This dataset includes derived data on a collection of ca. 2,700 books in English published between 2001–2021 and spanning 12 different genres.
We present a new dataset built on prior work consisting of 1,671,370 randomly sampled pages of English-language prose roughly divided between modes of fictional and non-fictional writing and published between the years 1800 and 2000.
Can We Be Wrong?
All of the data and code that accompanies the book, Can We Be Wrong? The Problem of Textual Evidence in a Time of Data (Cambridge 2020). Specifically, this dataset contains ~3k manually annotated sentences for “generalizations” within the fields of literary studies, history, and sociology and ~15k automatically annotated sentences from 9 academic journals from a single recent year (2016).
All of the data and code that accompanies the book, Enumerations: Data and Literary Study (Chicago 2018).
Please cite: Andrew Piper, Enumerations: Data and Literary Study (Chicago 2018).
A collection of 450 novels in German, French, and English that span 1770 to 1930. Each language is represented by 150 novels with a roughly even distribution across time, length, and gender. The data can be downloaded here. And the metadata is here. Please cite:
Piper, Andrew (2016): txtlab Multilingual Novels. figshare.

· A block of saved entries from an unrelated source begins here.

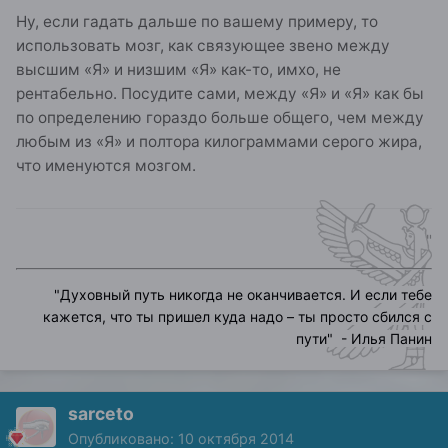
Ну, если гадать дальше по вашему примеру, то
использовать мозг, как связующее звено между
высшим «Я» и низшим «Я» как-то, имхо, не
рентабельно. Посудите сами, между «Я» и «Я» как бы
по определению гораздо больше общего, чем между
любым из «Я» и полтора килограммами серого жира,
что именуются мозгом.
"
"
Духовный путь никогда не оканчивается. И если тебе
кажется, что ты пришел куда надо – ты просто сбился с
пути
" - Илья Панин
sarceto
Опубликовано:
10 октября 2014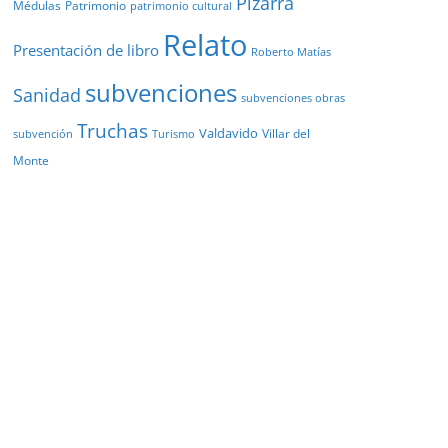
Pizarra
Médulas
Patrimonio
patrimonio cultural
Relato
Presentación de libro
Roberto Matías
subvenciones
Sanidad
subvenciones obras
Truchas
Valdavido
Villar del
Turismo
subvención
Monte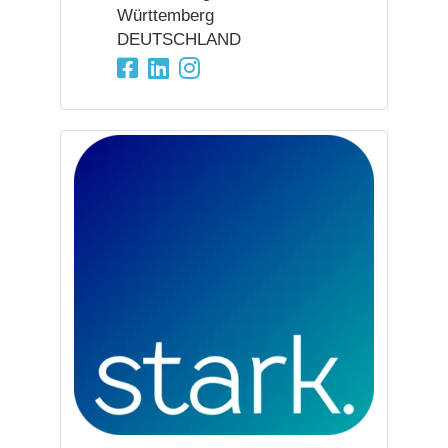
Württemberg
DEUTSCHLAND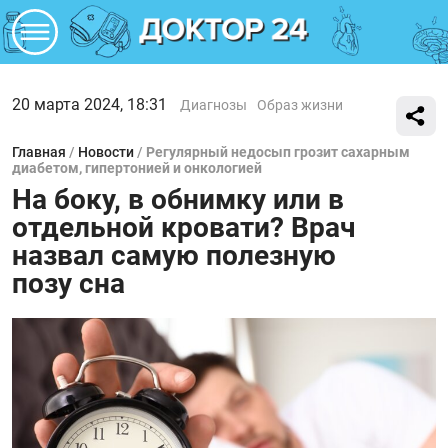
20 марта 2024, 18:31
Диагнозы
Образ жизни
Главная
/
Новости
/
Регулярный недосып грозит сахарным
диабетом, гипертонией и онкологией
На боку, в обнимку или в
отдельной кровати? Врач
назвал самую полезную
позу сна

A collection of 1,211 novels published between 2000-2015. They are categorized by the following 6 groups: Bestsellers (BS), Prizewinners (PW), Novels reviewed in the New York Times (NYT), Mysteries (MYST), Romances (ROM), and Science Fiction (SCIFI). Metadata is available here.
Please cite: Andrew Piper and Eva Portelance, “How Cultural Capital Works: Prizewinning Novels, Bestsellers, and the Time of Reading,” Post45 (2016).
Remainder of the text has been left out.